Figure 1 is a schematic side view of a laser spectrometer that investigated the effect of vertical movement on the surface of the object to be measured. Figure 2 is a graph showing changes in spectral intensity due to vertical movement of the surface of Fe-0.3%Mn. Figure 3 is a graph showing the range where the spectral intensity ratio is constant, and Figure 4 is a graph showing the range where the spectral intensity ratio is constant.
A graph showing changes in spectral intensity due to vertical movement of the surface of SiO ₂ --Al ₂ O _3. FIG. 5 shows a side view of an example of an apparatus for implementing the present invention on a hot metal sluice. 1... Laser oscillator, 2... Prism, 3...
...Condensing lens, 4...Measurement object, 5...Tammann furnace, 6...Argon gas inlet, 7...Argon gas exhaust part, 8...Concave mirror, 9a, 9b...Plane mirror, 10...Spectroscopy Device, 11... Photodetector, 12...
... Lift, 13 ... Grinding, 14 ... Spectrometer entrance slit, 15 ... Analysis table, 16 ... Argon blowing tube, 17 ... Argon gas additional introduction part, 18 ... Photomultiplier tube.

Claims (1)

[Claims] 1. In a continuous laser analysis method for metals or insulators in a fluid state, the fluid state is observed in advance, and a focused laser beam is irradiated onto the surface of the object to be measured in a fluid state from a direction perpendicular to the surface.

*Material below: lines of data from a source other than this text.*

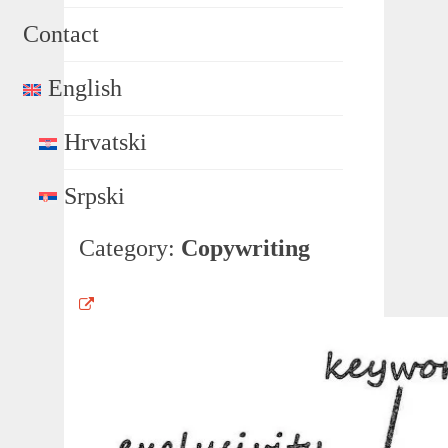
Contact
English
Hrvatski
Srpski
Category:
Copywriting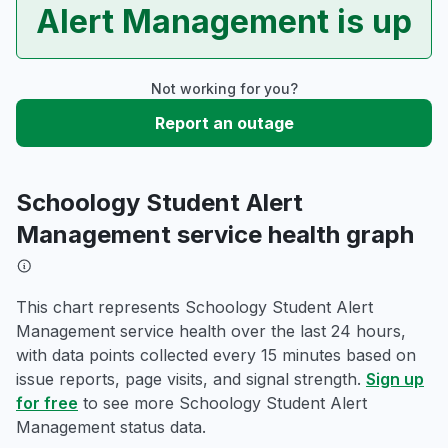
Alert Management is up
Not working for you?
Report an outage
Schoology Student Alert
Management service health graph
This chart represents Schoology Student Alert
Management service health over the last 24 hours,
with data points collected every 15 minutes based on
issue reports, page visits, and signal strength.
Sign up
for free
to see more Schoology Student Alert
Management status data.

The focal length f and distance l are selected so that the relationship between the focal length f of the condenser lens to be measured and the distance l between the condenser lens and the object to be measured is always within the range of 0.95f≦l≦1.05f. or control the surface position of the fluid state,
A continuous laser analysis method for metals and insulators in a fluid state, characterized by spectroscopically analyzing light emitted by a high-power pulse laser irradiated onto the surface of the object to be measured in a fluid state.